Data for the task Block Start
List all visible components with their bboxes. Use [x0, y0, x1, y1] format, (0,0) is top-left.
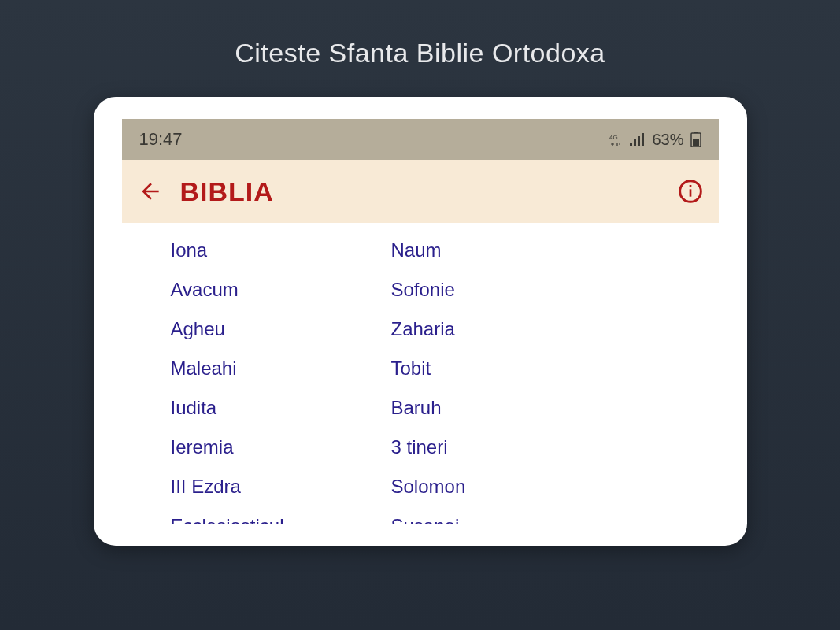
svg-rect-4: [642, 133, 644, 146]
svg-rect-9: [689, 189, 691, 196]
book-item[interactable]: Ecclesiasticul: [171, 506, 391, 524]
book-item[interactable]: 3 tineri: [391, 428, 612, 467]
svg-rect-2: [634, 139, 636, 146]
book-item[interactable]: Susanei: [391, 506, 612, 524]
book-column-1: Iona Avacum Agheu Maleahi Iudita Ieremia…: [171, 231, 391, 524]
book-item[interactable]: Naum: [391, 231, 612, 270]
svg-text:4G: 4G: [609, 134, 618, 141]
book-item[interactable]: Iona: [171, 231, 391, 270]
info-icon[interactable]: [678, 179, 703, 204]
battery-icon: [690, 132, 701, 147]
svg-rect-1: [630, 143, 632, 146]
book-item[interactable]: Agheu: [171, 309, 391, 349]
app-title: BIBLIA: [180, 176, 274, 207]
battery-text: 63%: [652, 131, 683, 149]
book-item[interactable]: Maleahi: [171, 349, 391, 388]
tablet-frame: 19:47 4G 63%: [94, 97, 747, 546]
book-item[interactable]: Ieremia: [171, 428, 391, 467]
status-right: 4G 63%: [609, 131, 701, 149]
book-item[interactable]: Iudita: [171, 388, 391, 428]
book-item[interactable]: Zaharia: [391, 309, 612, 349]
book-item[interactable]: Sofonie: [391, 270, 612, 309]
book-item[interactable]: Baruh: [391, 388, 612, 428]
svg-rect-3: [638, 136, 640, 146]
book-item[interactable]: Avacum: [171, 270, 391, 309]
screen: 19:47 4G 63%: [122, 119, 719, 524]
app-bar: BIBLIA: [122, 160, 719, 223]
status-bar: 19:47 4G 63%: [122, 119, 719, 160]
book-item[interactable]: Tobit: [391, 349, 612, 388]
book-item[interactable]: III Ezdra: [171, 467, 391, 506]
svg-rect-7: [693, 139, 699, 146]
page-title: Citeste Sfanta Biblie Ortodoxa: [235, 38, 605, 69]
back-icon[interactable]: [138, 179, 163, 204]
svg-rect-10: [689, 185, 691, 187]
signal-icon: [630, 133, 646, 146]
book-column-2: Naum Sofonie Zaharia Tobit Baruh 3 tiner…: [391, 231, 612, 524]
book-list: Iona Avacum Agheu Maleahi Iudita Ieremia…: [122, 223, 719, 524]
book-item[interactable]: Solomon: [391, 467, 612, 506]
status-time: 19:47: [139, 129, 183, 150]
network-4g-icon: 4G: [609, 133, 624, 146]
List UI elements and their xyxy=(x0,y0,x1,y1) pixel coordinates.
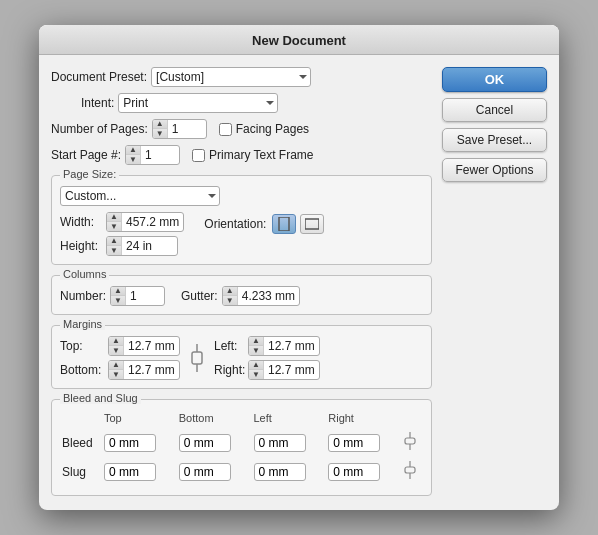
left-margin-up[interactable]: ▲ xyxy=(249,336,263,346)
bottom-margin-stepper[interactable]: ▲ ▼ 12.7 mm xyxy=(108,360,180,380)
height-up[interactable]: ▲ xyxy=(107,236,121,246)
primary-text-frame-checkbox[interactable] xyxy=(192,149,205,162)
svg-rect-4 xyxy=(405,467,415,473)
document-preset-select[interactable]: [Custom] xyxy=(151,67,311,87)
page-size-section: Page Size: Custom... Width: ▲ xyxy=(51,175,432,265)
width-value: 457.2 mm xyxy=(122,215,183,229)
intent-label: Intent: xyxy=(81,96,114,110)
right-margin-up[interactable]: ▲ xyxy=(249,360,263,370)
cancel-button[interactable]: Cancel xyxy=(442,98,547,122)
columns-number-down[interactable]: ▼ xyxy=(111,296,125,306)
bleed-left-input[interactable] xyxy=(254,434,306,452)
columns-number-label: Number: xyxy=(60,289,106,303)
bottom-margin-value: 12.7 mm xyxy=(124,363,179,377)
left-margin-label: Left: xyxy=(214,339,244,353)
right-margin-down[interactable]: ▼ xyxy=(249,370,263,380)
bottom-margin-down[interactable]: ▼ xyxy=(109,370,123,380)
num-pages-up[interactable]: ▲ xyxy=(153,119,167,129)
width-down[interactable]: ▼ xyxy=(107,222,121,232)
start-page-down[interactable]: ▼ xyxy=(126,155,140,165)
width-stepper[interactable]: ▲ ▼ 457.2 mm xyxy=(106,212,184,232)
bottom-margin-up[interactable]: ▲ xyxy=(109,360,123,370)
svg-rect-3 xyxy=(405,438,415,444)
facing-pages-checkbox[interactable] xyxy=(219,123,232,136)
slug-top-input[interactable] xyxy=(104,463,156,481)
top-margin-down[interactable]: ▼ xyxy=(109,346,123,356)
col-left-header: Left xyxy=(254,412,327,427)
start-page-label: Start Page #: xyxy=(51,148,121,162)
page-size-section-label: Page Size: xyxy=(60,168,119,180)
start-page-stepper[interactable]: ▲ ▼ 1 xyxy=(125,145,180,165)
start-page-row: Start Page #: ▲ ▼ 1 Primary Text Frame xyxy=(51,145,432,165)
top-margin-stepper[interactable]: ▲ ▼ 12.7 mm xyxy=(108,336,180,356)
num-pages-down[interactable]: ▼ xyxy=(153,129,167,139)
page-size-select-row: Custom... xyxy=(60,186,423,206)
right-margin-row: Right: ▲ ▼ 12.7 mm xyxy=(214,360,320,380)
slug-row-label: Slug xyxy=(62,465,86,479)
orientation-col: Orientation: xyxy=(204,214,324,234)
save-preset-button[interactable]: Save Preset... xyxy=(442,128,547,152)
document-preset-label: Document Preset: xyxy=(51,70,147,84)
bleed-slug-label: Bleed and Slug xyxy=(60,392,141,404)
orientation-label: Orientation: xyxy=(204,217,266,231)
gutter-row: Gutter: ▲ ▼ 4.233 mm xyxy=(181,286,300,306)
left-panel: Document Preset: [Custom] Intent: Print … xyxy=(51,67,432,496)
top-margin-up[interactable]: ▲ xyxy=(109,336,123,346)
columns-row: Number: ▲ ▼ 1 Gutter: xyxy=(60,286,423,306)
col-top-header: Top xyxy=(104,412,177,427)
bleed-right-input[interactable] xyxy=(328,434,380,452)
bleed-top-input[interactable] xyxy=(104,434,156,452)
bottom-margin-label: Bottom: xyxy=(60,363,104,377)
columns-number-value: 1 xyxy=(126,289,164,303)
height-stepper[interactable]: ▲ ▼ 24 in xyxy=(106,236,178,256)
width-height-col: Width: ▲ ▼ 457.2 mm Height: xyxy=(60,212,184,256)
gutter-up[interactable]: ▲ xyxy=(223,286,237,296)
start-page-up[interactable]: ▲ xyxy=(126,145,140,155)
margins-left-col: Top: ▲ ▼ 12.7 mm Bottom: xyxy=(60,336,180,380)
document-preset-row: Document Preset: [Custom] xyxy=(51,67,432,87)
num-pages-stepper[interactable]: ▲ ▼ 1 xyxy=(152,119,207,139)
page-size-select[interactable]: Custom... xyxy=(60,186,220,206)
start-page-value: 1 xyxy=(141,148,179,162)
width-up[interactable]: ▲ xyxy=(107,212,121,222)
top-margin-row: Top: ▲ ▼ 12.7 mm xyxy=(60,336,180,356)
slug-row: Slug xyxy=(62,458,421,485)
num-pages-value: 1 xyxy=(168,122,206,136)
col-bottom-header: Bottom xyxy=(179,412,252,427)
left-margin-value: 12.7 mm xyxy=(264,339,319,353)
ok-button[interactable]: OK xyxy=(442,67,547,92)
orientation-buttons xyxy=(272,214,324,234)
start-page-inner-row: Start Page #: ▲ ▼ 1 xyxy=(51,145,180,165)
slug-left-input[interactable] xyxy=(254,463,306,481)
slug-bottom-input[interactable] xyxy=(179,463,231,481)
right-margin-label: Right: xyxy=(214,363,244,377)
row-header-col xyxy=(62,412,102,427)
gutter-label: Gutter: xyxy=(181,289,218,303)
dialog-title: New Document xyxy=(39,25,559,55)
columns-number-stepper[interactable]: ▲ ▼ 1 xyxy=(110,286,165,306)
intent-row: Intent: Print xyxy=(51,93,432,113)
width-label: Width: xyxy=(60,215,102,229)
bleed-table: Top Bottom Left Right Bleed xyxy=(60,410,423,487)
gutter-down[interactable]: ▼ xyxy=(223,296,237,306)
columns-section-label: Columns xyxy=(60,268,109,280)
right-panel: OK Cancel Save Preset... Fewer Options xyxy=(442,67,547,496)
gutter-stepper[interactable]: ▲ ▼ 4.233 mm xyxy=(222,286,300,306)
columns-number-up[interactable]: ▲ xyxy=(111,286,125,296)
slug-right-input[interactable] xyxy=(328,463,380,481)
bottom-margin-row: Bottom: ▲ ▼ 12.7 mm xyxy=(60,360,180,380)
orientation-landscape-btn[interactable] xyxy=(300,214,324,234)
svg-rect-1 xyxy=(305,219,319,229)
margins-chain-icon[interactable] xyxy=(188,342,206,374)
right-margin-stepper[interactable]: ▲ ▼ 12.7 mm xyxy=(248,360,320,380)
facing-pages-label: Facing Pages xyxy=(236,122,309,136)
left-margin-stepper[interactable]: ▲ ▼ 12.7 mm xyxy=(248,336,320,356)
orientation-portrait-btn[interactable] xyxy=(272,214,296,234)
left-margin-down[interactable]: ▼ xyxy=(249,346,263,356)
height-down[interactable]: ▼ xyxy=(107,246,121,256)
bleed-bottom-input[interactable] xyxy=(179,434,231,452)
intent-select[interactable]: Print xyxy=(118,93,278,113)
slug-chain-icon[interactable] xyxy=(403,460,417,480)
bleed-chain-icon[interactable] xyxy=(403,431,417,451)
fewer-options-button[interactable]: Fewer Options xyxy=(442,158,547,182)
Data for the task Block End
Exercise objective
Filter the records above for the string "icon" and copy each matching line.

Task solution
info-icon[interactable]: [678, 179, 703, 204]
battery-icon: [690, 132, 701, 147]
back-icon[interactable]: [138, 179, 163, 204]
signal-icon: [630, 133, 646, 146]
network-4g-icon: 4G: [609, 133, 624, 146]
margins-chain-icon[interactable] xyxy=(188,342,206,374)
slug-chain-icon[interactable] xyxy=(403,460,417,480)
bleed-chain-icon[interactable] xyxy=(403,431,417,451)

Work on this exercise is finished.